This paper analyzes the development process and future direction of China’s South China Sea (SCS) policy, focusing on the organizational history of its State Oceanic Administration (SOA) that oversees the maritime administration under the State Council. Most previous studies on China have examined the SCS issue from a diplomatic, if not military, perspective. However, coastal states, in general, take two kinds of approach toward the disputed maritime zones they lay claim to. Recognizing the not-yet-demarked status of the disputed water, the international approach respects other claimants’ potential rights and seeks to control frictions in a cooperative manner before permanent delimitation. The Ministry of Foreign Affairs often carries this responsibility in domestic bureaucracy. The second approach, that is, the domestic approach puts higher priority on establishing effective control over the disputed water, by exclusively strengthening their administration against other states. In China, the SOA has devoted itself to this mission for decades, aiming to protect China’s maritime rights but only won recognition from central leaders after 2006.

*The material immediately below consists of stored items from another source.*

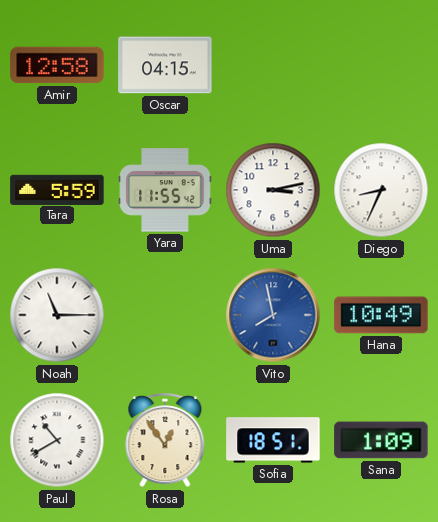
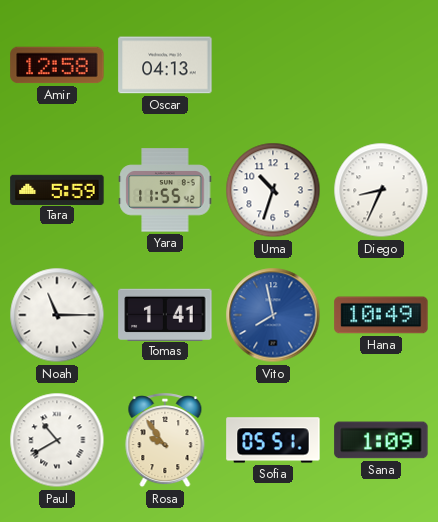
Oscar: 04:15 -> 04:13
Uma: 3:13 -> 10:33
Tomas: none -> 1:41
Rosa: 12:54 -> 9:54
Sofia: 18:51 -> 05:51
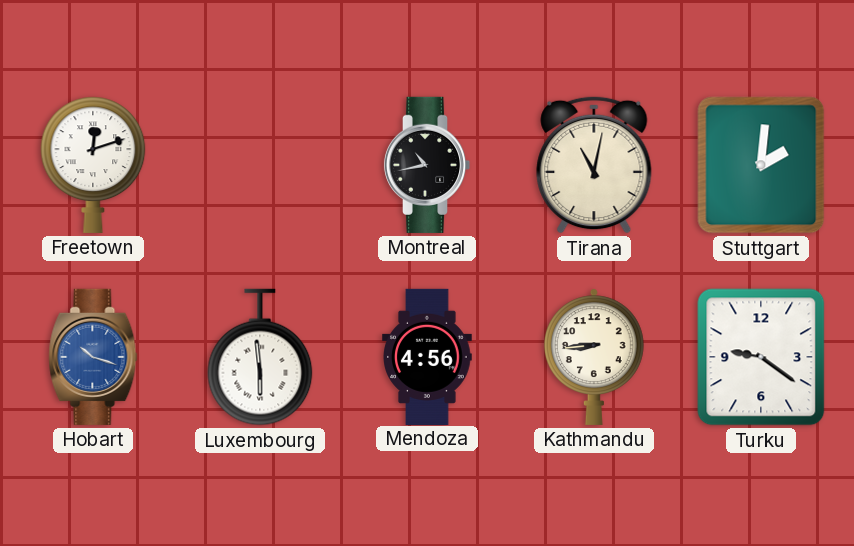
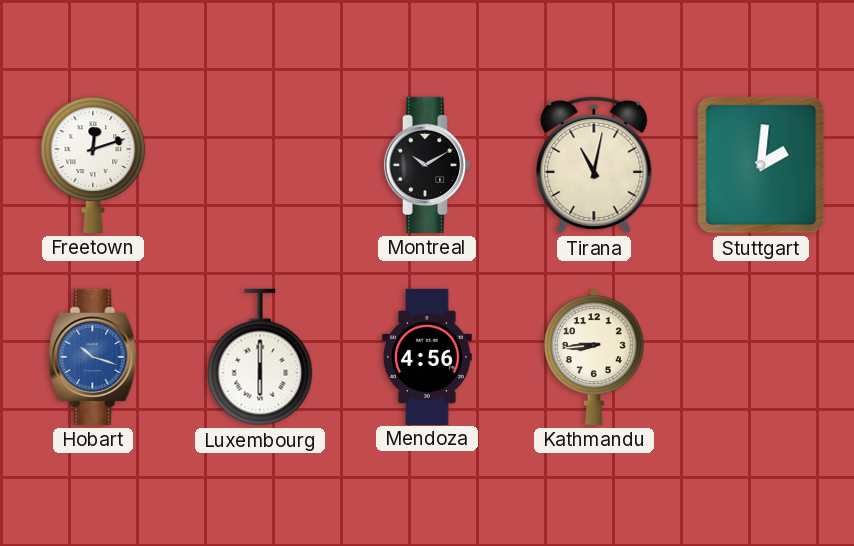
Montreal: 10:43 -> 10:10
Luxembourg: 5:59 -> 6:00
Turku: 9:21 -> none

The paper solves two puzzles regarding external Chinese behaviors. First, it answers why Chinese leaders shifted from a cooperative SCS policy to an aggressive one, using paramilitary forces belonging to the SOA in mid-2000. Chinese leaders first allowed SOA to initiate a regular patrolling system over the disputed water of the East China Sea in the summer of 2006, considering the soaring anti-Japanese nationalism in domestic society. Supported by the People’s Liberation Army Navy, SOA used the opportunity to expand the patrolling system over all of Chinese “jurisdiction water” the next year. Second, it reveals why China began reclamation of seven disputed maritime features in Spratly Islands in mid-2010. Given the tailwind of the domestic politics, SOA successfully achieved the legislation of “Island Protection Law” in 2009 that enabled it to establish administrative measures to enhance island control. Cooperating with the military authorized to manage offshore islands in the Chinese domestic system, SOA stepped forward to prepare reclamation plans to consolidate Chinese presence in the SCS.

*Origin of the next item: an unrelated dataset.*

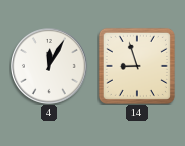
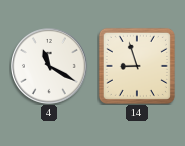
4: 12:05 -> 11:20
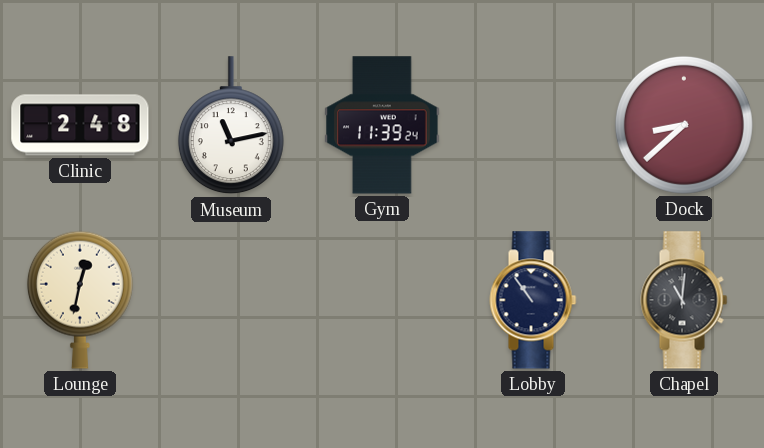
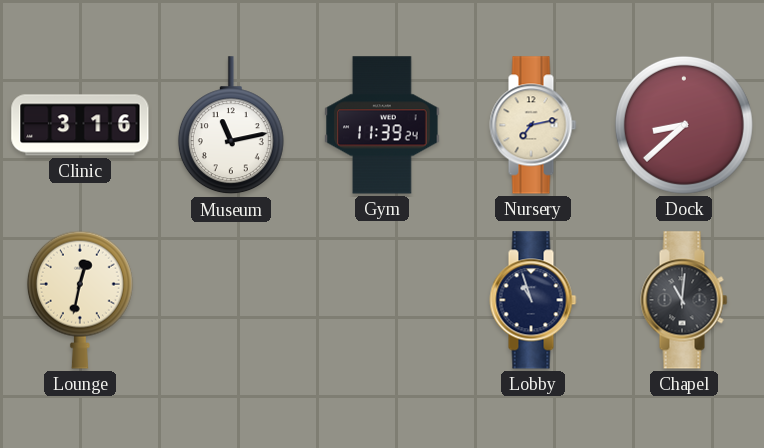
Clinic: 2:48 -> 3:16
Nursery: none -> 7:13
Lobby: 10:54 -> 10:57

Unlike Hu Jintao administration that was vulnerable to the domestic criticism and therefore accepted SOA’s proposals without much consideration, Xi Jinping tightened his control over the SOA. He continues to prioritize the domestic approach, but aims at not raising international tension over maritime issues. The SOA was given the new task of establishing Maritime Silk Road under his initiative. Regarding the SCS, China is trying to find a way to make other claimants respect its rising influence by providing economic carrots to them in the new scheme, in the near future.